Most abortion providers in Texas are still complying with the Heartbeat Act because they don’t want to face legal ramifications if the suspension is overturned, the Texas state senator added.
Opponents of the Heartbeat Act are praising the court’s injunction, but appear cautious, as they know the law could be reinstated.
“While this fight is far from over, we are hopeful that the court’s order blocking S.B. 8 will allow Texas abortion providers to resume services as soon as possible,” Alexis McGill Johnson, the president and CEO of Planned Parenthood, said in a statement Thursday.
Less than 24 hours after Pitman, a 2014 appointee of then-President Barack Obama, issued his 113-page ruling, Texas Attorney General Ken Paxton said the state is taking action to appeal the decision.
“We disagree with the Court’s decision and have already taken steps to immediately appeal it to the 5th Circuit Court of Appeals,” Paxton tweeted Thursday.
We disagree with the Court's decision and have already taken steps to immediately appeal it to the Fifth Circuit Court of Appeals.

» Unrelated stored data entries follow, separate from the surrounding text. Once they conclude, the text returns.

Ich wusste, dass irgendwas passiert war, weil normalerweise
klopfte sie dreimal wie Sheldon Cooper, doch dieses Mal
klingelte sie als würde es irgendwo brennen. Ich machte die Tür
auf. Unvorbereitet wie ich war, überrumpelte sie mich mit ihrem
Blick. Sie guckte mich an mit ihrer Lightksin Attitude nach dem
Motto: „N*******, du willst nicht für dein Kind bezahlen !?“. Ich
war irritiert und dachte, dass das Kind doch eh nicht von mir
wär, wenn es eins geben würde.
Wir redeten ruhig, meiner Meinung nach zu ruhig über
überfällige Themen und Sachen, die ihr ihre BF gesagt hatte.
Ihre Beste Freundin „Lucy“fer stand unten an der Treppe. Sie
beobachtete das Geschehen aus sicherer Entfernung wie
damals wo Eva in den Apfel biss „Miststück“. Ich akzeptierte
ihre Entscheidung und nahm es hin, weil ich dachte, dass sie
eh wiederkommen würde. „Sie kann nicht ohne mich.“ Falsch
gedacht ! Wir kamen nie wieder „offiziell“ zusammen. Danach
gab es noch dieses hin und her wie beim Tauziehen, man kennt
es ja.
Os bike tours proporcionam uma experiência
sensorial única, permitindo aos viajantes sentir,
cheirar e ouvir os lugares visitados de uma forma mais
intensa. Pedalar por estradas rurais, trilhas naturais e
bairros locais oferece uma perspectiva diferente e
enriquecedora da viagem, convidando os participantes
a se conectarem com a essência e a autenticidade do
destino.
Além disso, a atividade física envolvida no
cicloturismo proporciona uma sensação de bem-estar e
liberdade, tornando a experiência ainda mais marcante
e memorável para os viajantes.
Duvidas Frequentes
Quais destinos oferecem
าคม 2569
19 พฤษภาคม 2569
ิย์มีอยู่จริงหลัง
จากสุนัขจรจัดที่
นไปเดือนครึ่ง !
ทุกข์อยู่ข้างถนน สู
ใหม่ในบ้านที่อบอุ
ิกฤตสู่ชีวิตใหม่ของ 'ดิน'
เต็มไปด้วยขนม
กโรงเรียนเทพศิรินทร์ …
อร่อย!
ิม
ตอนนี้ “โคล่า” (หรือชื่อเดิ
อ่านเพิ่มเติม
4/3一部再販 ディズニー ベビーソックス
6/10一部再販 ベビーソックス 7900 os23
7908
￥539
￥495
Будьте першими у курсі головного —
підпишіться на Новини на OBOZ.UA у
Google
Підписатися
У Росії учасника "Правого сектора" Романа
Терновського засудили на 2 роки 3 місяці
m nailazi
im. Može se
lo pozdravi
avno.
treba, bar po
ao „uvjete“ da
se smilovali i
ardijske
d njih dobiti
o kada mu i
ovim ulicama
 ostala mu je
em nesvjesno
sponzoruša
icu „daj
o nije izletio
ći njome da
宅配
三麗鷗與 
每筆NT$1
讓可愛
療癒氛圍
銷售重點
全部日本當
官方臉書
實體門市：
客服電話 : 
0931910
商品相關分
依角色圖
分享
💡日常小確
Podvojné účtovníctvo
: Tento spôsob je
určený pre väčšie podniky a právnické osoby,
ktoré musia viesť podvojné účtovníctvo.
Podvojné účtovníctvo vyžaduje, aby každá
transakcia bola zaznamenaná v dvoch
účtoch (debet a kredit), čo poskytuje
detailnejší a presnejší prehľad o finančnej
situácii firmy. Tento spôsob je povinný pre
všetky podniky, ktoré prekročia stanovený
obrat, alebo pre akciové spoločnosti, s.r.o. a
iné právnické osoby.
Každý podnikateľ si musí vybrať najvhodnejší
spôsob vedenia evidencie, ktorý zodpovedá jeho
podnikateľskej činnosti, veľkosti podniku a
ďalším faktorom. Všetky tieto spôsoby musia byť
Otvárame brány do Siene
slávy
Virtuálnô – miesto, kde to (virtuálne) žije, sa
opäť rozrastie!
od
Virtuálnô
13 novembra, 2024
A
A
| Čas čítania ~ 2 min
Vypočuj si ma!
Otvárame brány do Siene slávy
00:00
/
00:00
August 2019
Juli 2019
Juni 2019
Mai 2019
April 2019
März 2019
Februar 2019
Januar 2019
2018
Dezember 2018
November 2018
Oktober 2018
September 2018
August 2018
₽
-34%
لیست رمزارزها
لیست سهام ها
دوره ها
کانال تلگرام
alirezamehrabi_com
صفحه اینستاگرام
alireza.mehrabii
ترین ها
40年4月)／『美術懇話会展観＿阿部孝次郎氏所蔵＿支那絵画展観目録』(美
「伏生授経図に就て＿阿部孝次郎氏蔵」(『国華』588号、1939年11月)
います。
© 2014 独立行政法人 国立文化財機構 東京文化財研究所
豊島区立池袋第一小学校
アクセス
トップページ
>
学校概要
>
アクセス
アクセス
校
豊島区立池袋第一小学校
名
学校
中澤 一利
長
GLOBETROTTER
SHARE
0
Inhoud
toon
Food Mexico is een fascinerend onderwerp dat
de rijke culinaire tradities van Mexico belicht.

The sanctity of human life is, and will always be, a top priority for me.
— Texas Attorney General (@TXAG) October 7, 2021
Hughes says he thinks the 5th Circuit Court will rule on the case fairly quickly and added, “We’re pretty confident that this circuit is going to overrule Judge Pitman and lift that injunction.”
Texas Gov. Greg Abbott signed the bill into law in May, and it officially went into effect Sept. 1.
Texas has been a leading pro-life state for years, both in terms of legislation and of providing practical support to women facing unplanned pregnancies.
Since 2005, Texas has provided expectant mothers and fathers with support and resources through the Alternatives to Abortion program. Texas uses state and federal money to fund the program, which is designed to come “alongside those mothers in difficult situations [and] gives them tangible help, if they decide to keep the baby,” Hughes said.
When the Texas Legislature passed the Heartbeat Act, the state also increased funding to the Alternatives to Abortion program to $100 million for the next two years.
“We do recognize that there is a precious mother and a precious little unborn baby — two human beings,” Hughes said, “and we have to protect both of them.”